Personal information
- Full name: Amadou Tidiane Dia
- Date of birth: June 8, 1993 (age 32)
- Place of birth: Nantes, France
- Height: 1.78 m (5 ft 10 in)
- Position: Left-back

Team information
- Current team: Louisville City
- Number: 13

Youth career
- 2007–2011: Real Colorado

College career
- Years: Team / Apps / (Gls)
- 2011–2014: Clemson Tigers / 70 / (4)

Senior career*
- Years: Team / Apps / (Gls)
- 2013–2014: Real Colorado Foxes / 6 / (1)
- 2015–2016: Sporting Kansas City / 32 / (0)
- 2016: → Swope Park Rangers (loan) / 3 / (0)
- 2016: Montreal Impact / 1 / (0)
- 2017–2019: Phoenix Rising / 83 / (4)
- 2020–2021: Sporting Kansas City / 16 / (0)
- 2020–2021: Sporting Kansas City II / 10 / (0)
- 2022–: Louisville City / 109 / (4)

International career^{‡}
- 2010: United States U18 / 8 / (0)

= Amadou Dia =

American soccer player (born 1993)

Amadou Tidiane Dia (born June 8, 1993) is a professional soccer player who plays as a left-back for Louisville City in the USL Championship. Born in France, he has represented the United States at youth level.

==Early life ==
Dia was born in Nantes, France and moved to the United States at a young age, settling in California, before relocating to Highlands Ranch, Colorado. He holds both American and French nationalities. His parents were born in Senegal and Cape Verde.

==Career==
===College and amateur===
Dia spent all four years of his college career at Clemson University where he made a total of 70 appearances for the Tigers and tallied four goals and four assists.
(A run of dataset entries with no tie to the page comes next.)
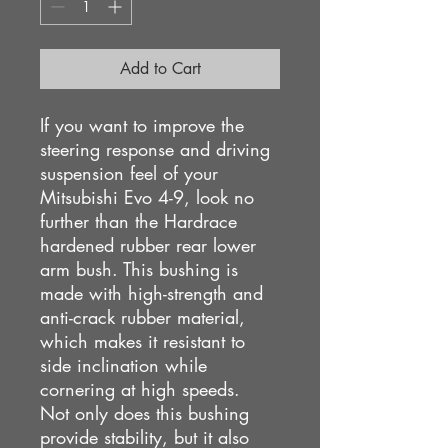
Add to Cart
If you want to improve the
steering response and driving
suspension feel of your
Mitsubishi Evo 4-9, look no
further than the Hardrace
hardened rubber rear lower
arm bush. This bushing is
made with high-strength and
anti-crack rubber material,
which makes it resistant to
side inclination while
cornering at high speeds.
Not only does this bushing
provide stability, but it also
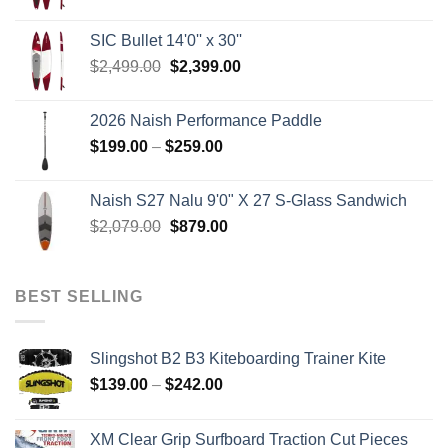
price
price
was:
is:
SIC Bullet 14'0'' x 30''
$2,499.00.
$2,399.00.
Original
Current
$
2,499.00
$
2,399.00
price
price
was:
is:
2026 Naish Performance Paddle
$2,499.00.
$2,399.00.
Price
$
199.00
–
$
259.00
range:
$199.00
Naish S27 Nalu 9'0" X 27 S-Glass Sandwich
through
Original
Current
$
2,079.00
$
879.00
$259.00
price
price
was:
is:
$2,079.00.
$879.00.
BEST SELLING
Slingshot B2 B3 Kiteboarding Trainer Kite
Price
$
139.00
–
$
242.00
range:
$139.00
XM Clear Grip Surfboard Traction Cut Pieces
through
He also spent two seasons in the Premier Development League for Real Colorado Foxes.

===Professional===
Dia was drafted 20th overall in the 2015 MLS SuperDraft by Sporting Kansas City. He made his professional debut on March 8 against the New York Red Bulls. In July 2016, Dia was traded by Sporting Kansas City to the Montreal Impact in exchange for forward Cameron Porter. His option was declined following the 2016 season. Dia then signed with Phoenix Rising FC on June 9, 2017.

Dia returned to Sporting Kansas City in January 2020. Following the 2021 season, Dia's contract option was declined by Kansas City.

On January 14, 2022, Dia joined USL Championship club Louisville City.